Hoofdstuk 4 Overgangs- En Slotregels
Artikel 11 Overgangsrecht
11.1 Overgangsrecht bouwwerken:
- a. Een bouwwerk dat op het tijdstip van inwerkingtreding van het bestemmingsplan aanwezig of in uitvoering is, dan wel gebouwd kan worden krachtens een omgevingsvergunning voor het bouwen, en afwijkt van het plan, mag, mits deze afwijking naar aard en omvang niet wordt vergroot,
- 1. gedeeltelijk worden vernieuwd of veranderd;
- 2. na het teniet gaan ten gevolge van een calamiteit geheel worden vernieuwd of veranderd, mits de aanvraag van de omgevingsvergunning voor het bouwen wordt gedaan binnen twee jaar na de dag waarop het bouwwerk is teniet gegaan.
- b. Burgemeester en wethouders kunnen éénmalig in afwijking van lid 11.1, sub a een omgevingsvergunning verlenen voor het vergroten van de inhoud van een bouwwerk als bedoeld in lid 11.1, sub a met maximaal 10%;
- c. Lid 11.1, sub a is niet van toepassing op bouwwerken die weliswaar bestaan op het tijdstip van inwerkingtreding van het plan, maar zijn gebouwd zonder vergunning en in strijd met het daarvoor geldende plan, daaronder begrepen de overgangsbepaling van dat plan.

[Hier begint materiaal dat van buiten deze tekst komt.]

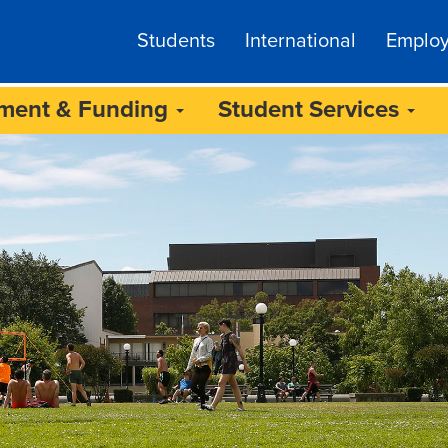
Students
International
Emplo
lment & Funding
Student Services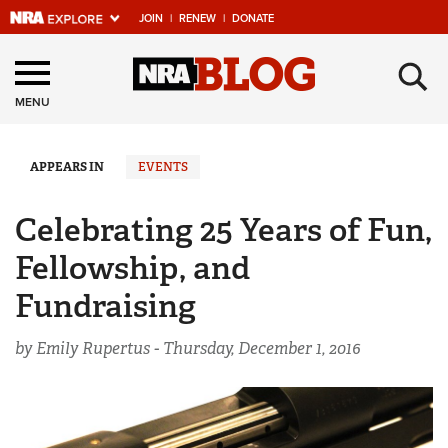
JOIN
|
RENEW
|
DONATE
Explore The NRA
×
Universe Of Websites
MENU
Quick Links
APPEARS IN
EVENTS
NRA.ORG
Celebrating 25 Years of Fun,
Manage Your Membership
Fellowship, and
NRA Near You
Fundraising
Friends of NRA
by Emily Rupertus -
Thursday, December 1, 2016
State and Federal Gun Laws
NRA Online Training
Politics, Policy and Legislation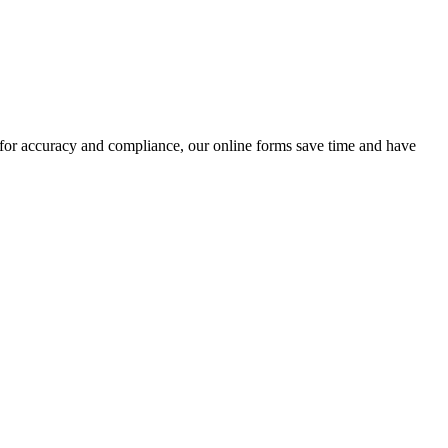
 for accuracy and compliance, our online forms save time and have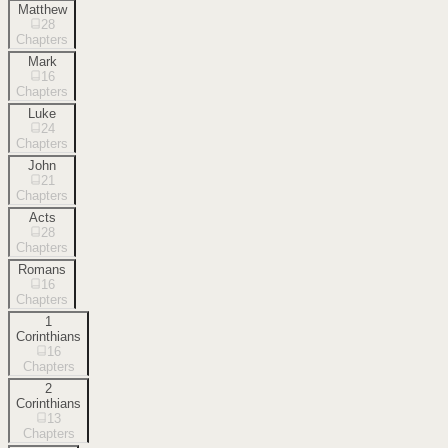
Matthew
28
Chapters
Mark
16
Chapters
Luke
24
Chapters
John
21
Chapters
Acts
28
Chapters
Romans
16
Chapters
1
Corinthians
16
Chapters
2
Corinthians
13
Chapters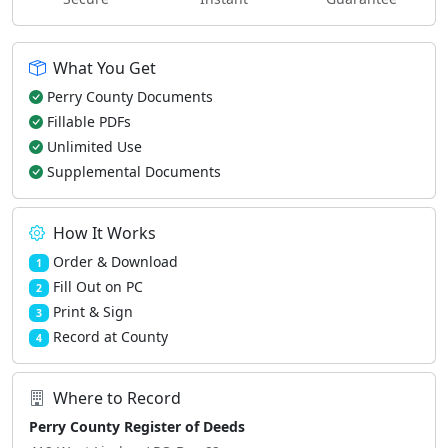
What You Get
Perry County Documents
Fillable PDFs
Unlimited Use
Supplemental Documents
How It Works
Order & Download
1
Fill Out on PC
2
Print & Sign
3
Record at County
4
Where to Record
Perry County Register of Deeds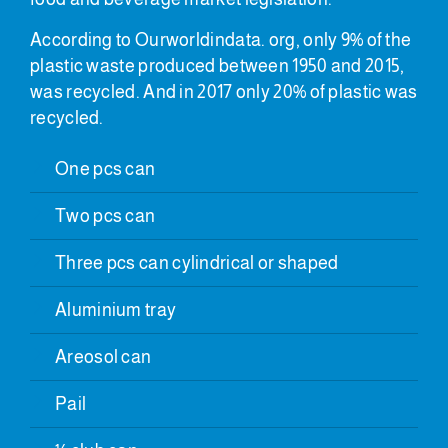
According to Ourworldindata. org, only 9% of the
plastic waste produced between 1950 and 2015,
was recycled. And in 2017 only 20% of plastic was
recycled.
One pcs can
Two pcs can
Three pcs can cylindrical or shaped
Aluminium tray
Areosol can
Pail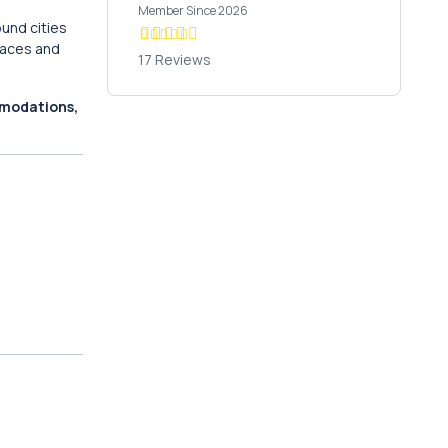
Member Since 2026
ound cities
races and
17 Reviews
mmodations,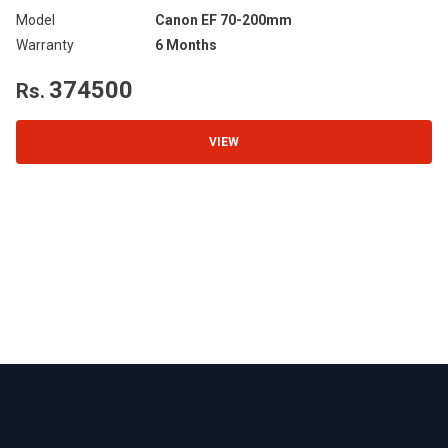
Model
Canon EF 70-200mm
Mo
Warranty
6 Months
Wa
374500
Rs.
R
VIEW
Footer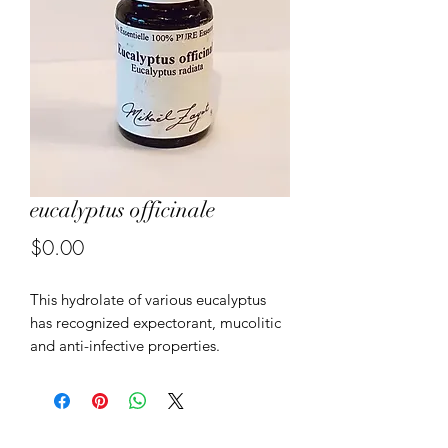
eucalyptus officinale
Price
$0.00
This hydrolate of various eucalyptus
has recognized expectorant, mucolitic
and anti-infective properties.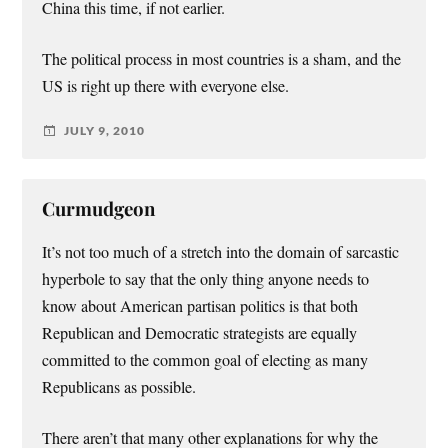
China this time, if not earlier.
The political process in most countries is a sham, and the
US is right up there with everyone else.
JULY 9, 2010
Curmudgeon
It’s not too much of a stretch into the domain of sarcastic
hyperbole to say that the only thing anyone needs to
know about American partisan politics is that both
Republican and Democratic strategists are equally
committed to the common goal of electing as many
Republicans as possible.
There aren’t that many other explanations for why the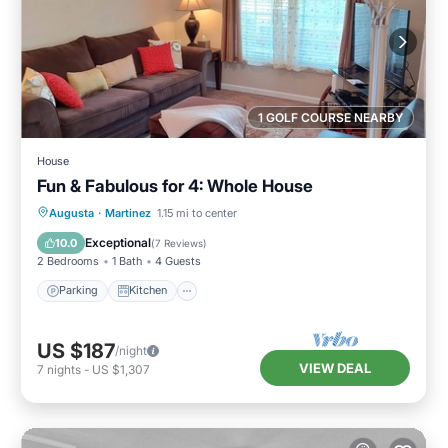
1 GOLF COURSE NEARBY
House
Fun & Fabulous for 4: Whole House
Parking
Kitchen
Air Conditioner
Augusta
·
Martinez
1.15 mi to center
Internet
Exceptional
10.0
(
7 Reviews
)
2 Bedrooms
1 Bath
4 Guests
Parking
Kitchen
US $187
/night
VIEW DEAL
7
nights
-
US $1,307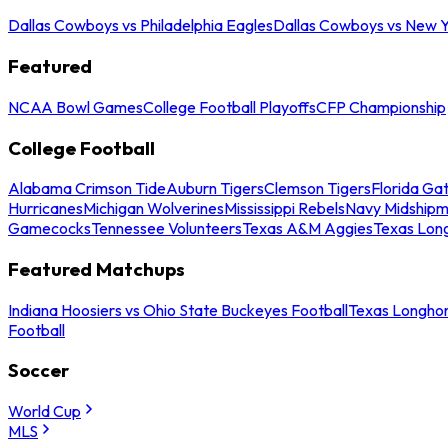
Dallas Cowboys vs Philadelphia Eagles
Dallas Cowboys vs New Y
Featured
NCAA Bowl Games
College Football Playoffs
CFP Championship
College Football
Alabama Crimson Tide
Auburn Tigers
Clemson Tigers
Florida Ga
Hurricanes
Michigan Wolverines
Mississippi Rebels
Navy Midship
Gamecocks
Tennessee Volunteers
Texas A&M Aggies
Texas Lon
Featured Matchups
Indiana Hoosiers vs Ohio State Buckeyes Football
Texas Longhor
Football
Soccer
World Cup
MLS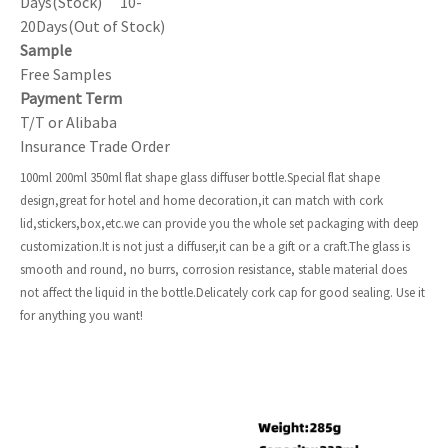
Days(Stock) 10-
20Days(Out of Stock)
Sample
Free Samples
Payment Term
T/T or Alibaba
Insurance Trade Order
100ml 200ml 350ml flat shape glass diffuser bottle.Special flat shape
design,great for hotel and home decoration,it can match with cork
lid,stickers,box,etc.we can provide you the whole set packaging with deep
customization.It is not just a diffuser,it can be a gift or a craft.The glass is
smooth and round, no burrs, corrosion resistance, stable material does
not affect the liquid in the bottle.Delicately cork cap for good sealing. Use it
for anything you want!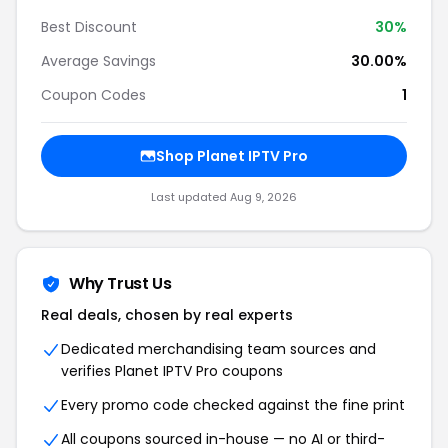
Best Discount
30
%
Average Savings
30.00%
Coupon Codes
1
Shop
Planet IPTV Pro
Last updated
Aug 9, 2026
Why Trust Us
Real deals, chosen by real experts
Dedicated merchandising team sources and
verifies
Planet IPTV Pro
coupons
Every promo code checked against the fine print
All coupons sourced in-house — no AI or third-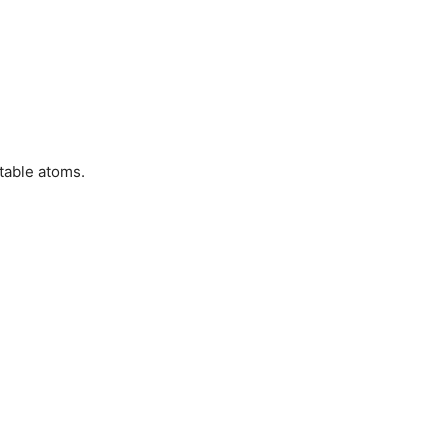
table atoms.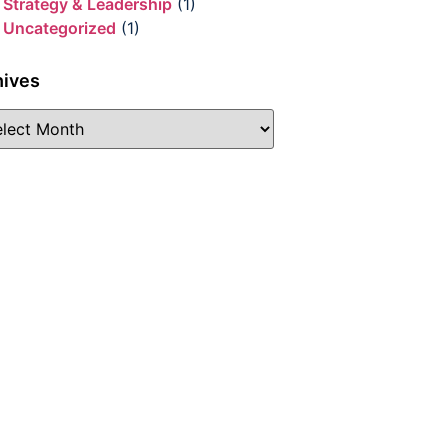
Strategy & Leadership
(1)
Uncategorized
(1)
hives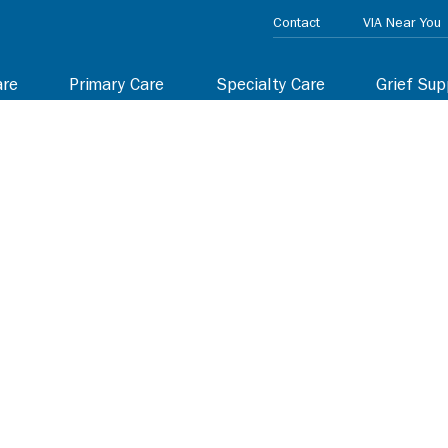
Contact
VIA Near You
are
Primary Care
Specialty Care
Grief Sup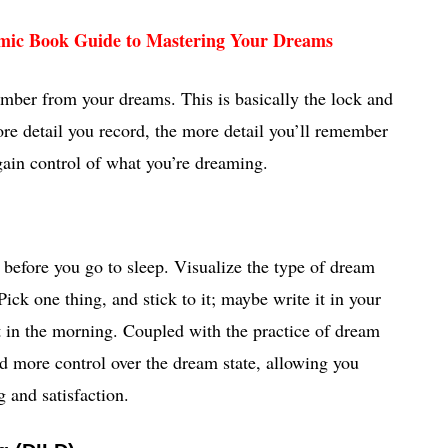
mic Book Guide to Mastering Your Dreams
mber from your dreams. This is basically the lock and
e detail you record, the more detail you’ll remember
 gain control of what you’re dreaming.
 before you go to sleep. Visualize the type of dream
ick one thing, and stick to it; maybe write it in your
 in the morning. Coupled with the practice of dream
nd more control over the dream state, allowing you
 and satisfaction.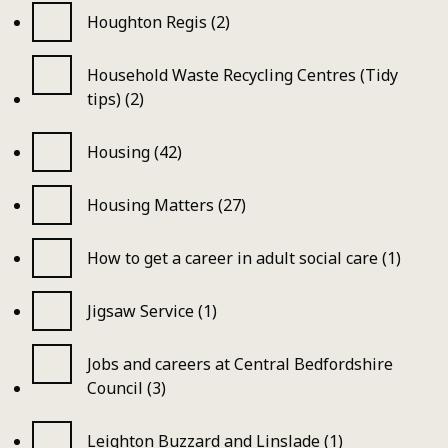
Houghton Regis (2)
Household Waste Recycling Centres (Tidy
tips) (2)
Housing (42)
Housing Matters (27)
How to get a career in adult social care (1)
Jigsaw Service (1)
Jobs and careers at Central Bedfordshire
Council (3)
Leighton Buzzard and Linslade (1)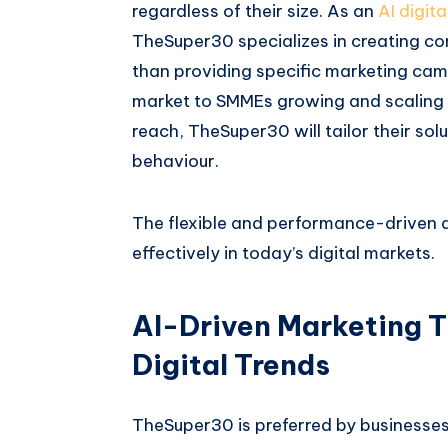
regardless of their size. As an
AI digit
TheSuper30 specializes in creating co
than providing specific marketing cam
market to SMMEs growing and scaling t
reach, TheSuper30 will tailor their sol
behaviour.
The flexible and performance-driven 
effectively in today’s digital markets.
AI-Driven Marketing 
Digital Trends
TheSuper30 is preferred by businesses f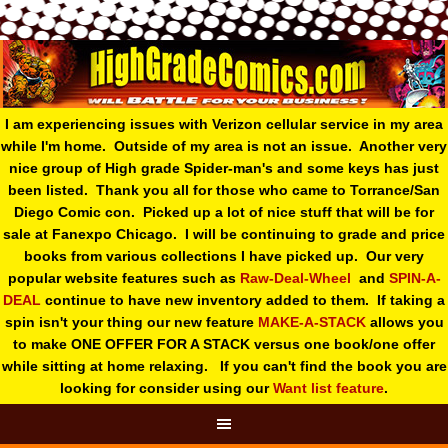
I am experiencing issues with Verizon cellular service in my area
while I'm home. Outside of my area is not an issue. Another very
nice group of High grade Spider-man's and some keys has just
been listed. Thank you all for those who came to Torrance/San
Diego Comic con. Picked up a lot of nice stuff that will be for
sale at Fanexpo Chicago. I will be continuing to grade and price
books from various collections I have picked up. Our very
popular website features such as
Raw-Deal-Wheel
and
SPIN-A-
DEAL
continue to have new inventory added to them. If taking a
spin isn't your thing o
ur new feature
MAKE-A-STACK
allows you
to make ONE OFFER FOR A STACK versus one book/one offer
while sitting at home relaxing. If you can't find the book you are
looking for consider using our
Want list feature
.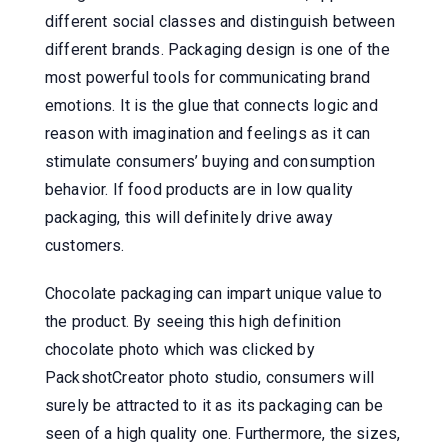
different social classes and distinguish between
different brands. Packaging design is one of the
most powerful tools for communicating brand
emotions. It is the glue that connects logic and
reason with imagination and feelings as it can
stimulate consumers’ buying and consumption
behavior. If food products are in low quality
packaging, this will definitely drive away
customers.
Chocolate packaging can impart unique value to
the product. By seeing this high definition
chocolate photo which was clicked by
PackshotCreator photo studio, consumers will
surely be attracted to it as its packaging can be
seen of a high quality one. Furthermore, the sizes,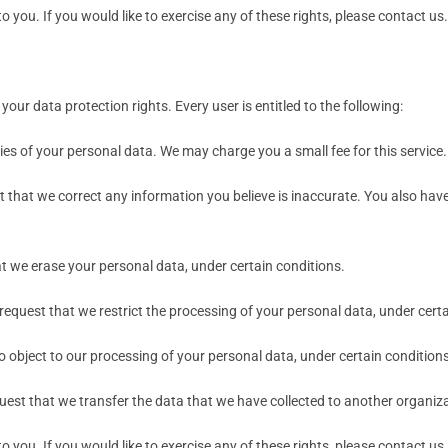
you. If you would like to exercise any of these rights, please contact us.
your data protection rights. Every user is entitled to the following:
ies of your personal data. We may charge you a small fee for this service.
est that we correct any information you believe is inaccurate. You also ha
at we erase your personal data, under certain conditions.
 request that we restrict the processing of your personal data, under cert
to object to our processing of your personal data, under certain conditions
quest that we transfer the data that we have collected to another organizat
you. If you would like to exercise any of these rights, please contact us.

11.2 Overgangsrecht gebruik:
- a. Het gebruik van grond en bouwwerken dat bestond op het tijdstip van inwerkingtreding van het bestemmingsplan en hiermee in strijd is, mag worden voortgezet;
- b. Het is verboden het met het bestemmingsplan strijdige gebruik, bedoeld in lid 11.2, sub a, te veranderen of te laten veranderen in een ander met dat plan strijdig gebruik, tenzij door deze verandering de afwijking naar aard en omvang wordt verkleind;
- c. Indien het gebruik, bedoeld in lid 11.2, sub a, na de inwerkingtreding van het plan voor een periode langer dan een jaar wordt onderbroken, is het verboden dit gebruik daarna te hervatten of te laten hervatten;
- d. Lid 11.2, sub a is niet van toepassing op het gebruik dat reeds in strijd was met het voorheen geldende bestemmingsplan, daaronder begrepen de overgangsregels van dat plan.
Artikel 12 Slotregel
Deze regels worden aangehaald als:
Regels van het bestemmingsplan “'s-Heer Abtskerke, gedeelte Colenshoek II, 3e fase, 2013”.